Доктор пожал плечами:
— Откуда мне знать.
Задумался.
— Остальные органы на месте?
— В смысле?
— Вы уверены, что мозг — единственное, что забрали из тела?
— О чем вы?
— Может быть, забрали что-то еще.
— Вряд ли. Патологоанатом только про мозг говорил. К чему вы клоните?
Франк оценивающе посмотрел на Эрленда:
— Вы ведь, наверное, не слыхали про Кунсткамеру?
— Какую такую Кунсткамеру?
— Ее недавно закрыли. Была такая комната, называлась Кунсткамера.
— Что за комната?
— На Баронской улице. Там хранили органы.
— Я вас внимательно слушаю.
— Там стояли склянки с формалином, где хранились органы. Самые разные органы, из больниц по всей стране. Это помещение медицинского факультета, а в склянках — образцы для обучения студентов. Эту комнату медики прозвали Кунсткамерой. Там хранились кишечники, сердца, печени, конечности, что хотите. И мозги тоже.
— Из больниц?
— Ну вы понимаете, люди поступают в больницу, умирают, им делают вскрытие. Исследуют органы — но не всегда возвращают их на место, кое-какие оставляют как учебные пособия. И в течение длительного времени их хранили в Кунсткамере.

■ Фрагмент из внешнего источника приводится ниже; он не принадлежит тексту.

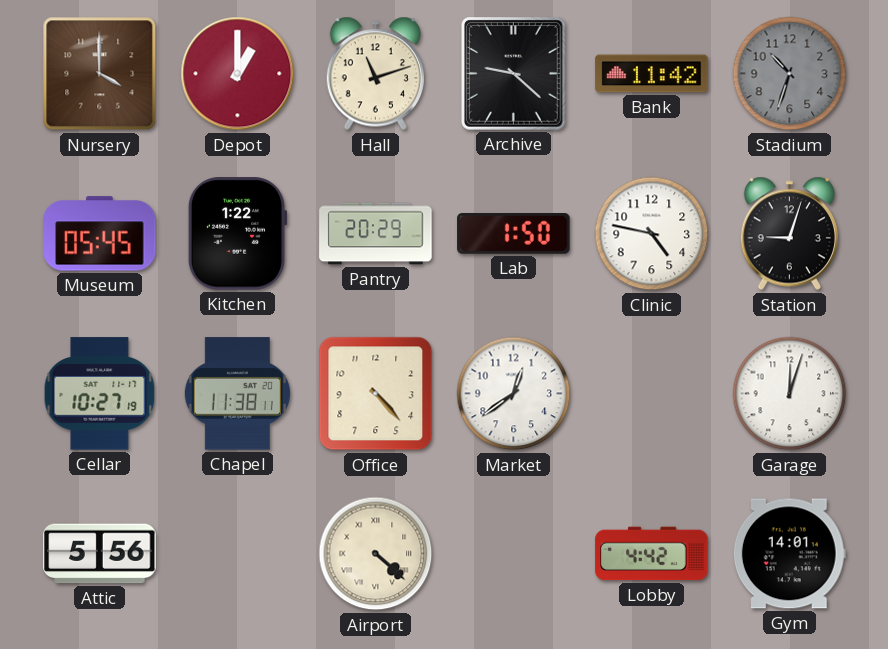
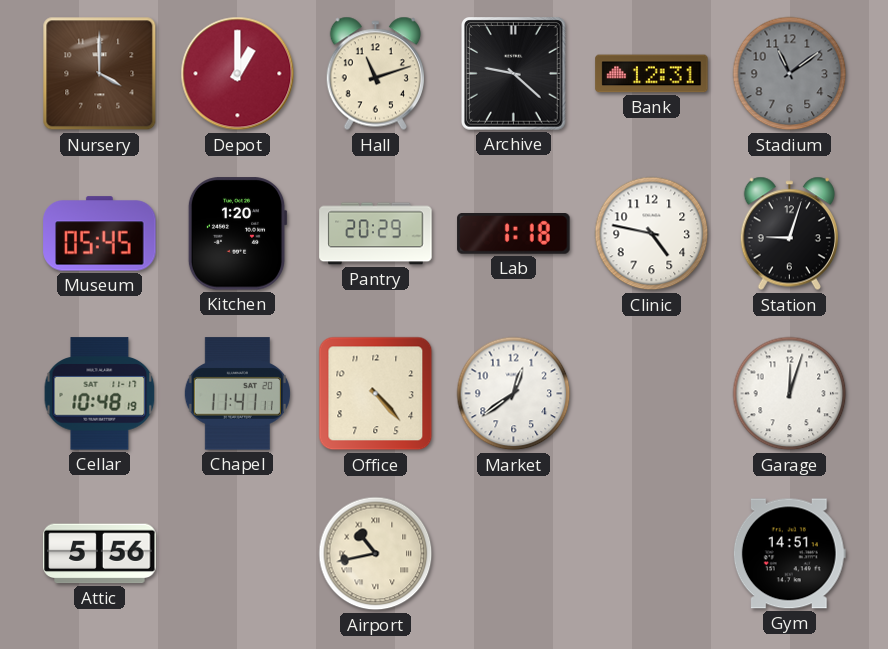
Bank: 11:42 -> 12:31
Stadium: 10:33 -> 11:09
Kitchen: 1:22 -> 1:20
Lab: 1:50 -> 1:18
Cellar: 10:27 -> 10:48
Chapel: 11:38 -> 11:41
Airport: 4:22 -> 10:43
Lobby: 4:42 -> none
Gym: 14:01 -> 14:51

— И зачем вы мне все это рассказываете?
— Ну, может, мозг нашей Ауд не пропал. Может, он и сохранился где-нибудь — в Кунсткамере или ей подобном месте. Все органы, которые использовались на медицинском факультете, описаны и классифицированы. Есть шанс, что вы сможете этот мозг найти.
— Никогда ни о чем таком не слышал. А органы изымают с ведома родственников или без такового? Какова вообще процедура?
Доктор пожал плечами:
— Правду сказать, понятия не имею. В каждом случае по-разному. Органы — ключевой элемент обучения, они нам необходимы. Во всех университетах мира при больницах имеются огромные коллекции органов. Я слыхал даже, что иные врачи, не просто врачи то есть, а медики-исследователи, собирают и частные коллекции, правда, не могу поручиться, что это не легенда.
— Коллекционеры органов?
— Говорят, такие люди есть.
— А что стало с этой вашей, как ее, Кунсткамерой? Раз, вы говорите, ее закрыли?
— Не знаю.
— Но вы полагаете, что мозг Ауд мог оказаться там? Препарированный, как вы говорите, в формалине?
— Вполне возможно. А зачем вы эксгумировали девочку?
— Может быть, по ошибке, — вздохнул Эрленд. — Может быть, все это дело — одна большая ошибка.